All that should be output is the block of lines below from the line with "ートパーツ 丸ギボシMターミ" to the line with "Modest Mimosa", both included, exactly as written.

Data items
+++

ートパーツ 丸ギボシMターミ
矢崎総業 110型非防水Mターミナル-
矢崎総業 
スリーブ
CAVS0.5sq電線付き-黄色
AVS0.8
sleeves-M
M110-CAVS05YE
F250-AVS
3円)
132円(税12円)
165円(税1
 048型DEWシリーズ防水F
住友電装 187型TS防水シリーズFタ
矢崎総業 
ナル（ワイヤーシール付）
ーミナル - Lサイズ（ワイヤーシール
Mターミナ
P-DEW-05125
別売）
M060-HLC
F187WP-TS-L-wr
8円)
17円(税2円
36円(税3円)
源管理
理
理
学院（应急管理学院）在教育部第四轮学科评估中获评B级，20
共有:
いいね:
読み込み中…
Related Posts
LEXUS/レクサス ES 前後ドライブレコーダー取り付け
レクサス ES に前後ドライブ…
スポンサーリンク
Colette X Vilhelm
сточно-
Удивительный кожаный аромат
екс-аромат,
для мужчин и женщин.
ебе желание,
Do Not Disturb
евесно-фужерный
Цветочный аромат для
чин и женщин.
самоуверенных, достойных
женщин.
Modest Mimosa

+++

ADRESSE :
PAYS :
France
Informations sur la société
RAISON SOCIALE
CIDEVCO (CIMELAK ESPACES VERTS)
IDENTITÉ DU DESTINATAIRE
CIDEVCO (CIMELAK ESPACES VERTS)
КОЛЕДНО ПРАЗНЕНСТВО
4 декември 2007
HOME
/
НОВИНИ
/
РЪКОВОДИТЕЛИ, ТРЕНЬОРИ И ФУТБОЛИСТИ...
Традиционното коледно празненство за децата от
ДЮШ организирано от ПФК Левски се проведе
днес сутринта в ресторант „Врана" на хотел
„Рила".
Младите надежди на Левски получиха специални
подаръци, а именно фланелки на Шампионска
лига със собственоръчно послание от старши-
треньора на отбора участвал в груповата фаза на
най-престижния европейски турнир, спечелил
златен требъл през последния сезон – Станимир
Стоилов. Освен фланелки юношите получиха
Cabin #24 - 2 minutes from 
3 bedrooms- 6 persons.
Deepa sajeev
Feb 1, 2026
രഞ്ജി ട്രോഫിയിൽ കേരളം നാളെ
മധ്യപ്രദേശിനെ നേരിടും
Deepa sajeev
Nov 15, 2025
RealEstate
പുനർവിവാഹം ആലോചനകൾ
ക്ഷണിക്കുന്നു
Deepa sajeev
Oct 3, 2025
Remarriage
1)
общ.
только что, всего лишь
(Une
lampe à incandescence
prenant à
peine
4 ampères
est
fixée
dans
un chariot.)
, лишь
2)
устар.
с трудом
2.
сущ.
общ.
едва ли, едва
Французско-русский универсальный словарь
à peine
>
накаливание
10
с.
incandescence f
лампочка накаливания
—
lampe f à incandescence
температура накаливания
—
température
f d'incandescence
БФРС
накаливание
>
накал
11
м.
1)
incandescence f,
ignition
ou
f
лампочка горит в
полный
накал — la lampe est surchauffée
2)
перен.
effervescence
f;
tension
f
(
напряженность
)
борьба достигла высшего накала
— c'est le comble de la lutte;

+++

* **Reply to the exercise**
ートパーツ 丸ギボシMターミ
矢崎総業 110型非防水Mターミナル-
矢崎総業 
スリーブ
CAVS0.5sq電線付き-黄色
AVS0.8
sleeves-M
M110-CAVS05YE
F250-AVS
3円)
132円(税12円)
165円(税1
 048型DEWシリーズ防水F
住友電装 187型TS防水シリーズFタ
矢崎総業 
ナル（ワイヤーシール付）
ーミナル - Lサイズ（ワイヤーシール
Mターミナ
P-DEW-05125
別売）
M060-HLC
F187WP-TS-L-wr
8円)
17円(税2円
36円(税3円)
源管理
理
理
学院（应急管理学院）在教育部第四轮学科评估中获评B级，20
共有:
いいね:
読み込み中…
Related Posts
LEXUS/レクサス ES 前後ドライブレコーダー取り付け
レクサス ES に前後ドライブ…
スポンサーリンク
Colette X Vilhelm
сточно-
Удивительный кожаный аромат
екс-аромат,
для мужчин и женщин.
ебе желание,
Do Not Disturb
евесно-фужерный
Цветочный аромат для
чин и женщин.
самоуверенных, достойных
женщин.
Modest Mimosa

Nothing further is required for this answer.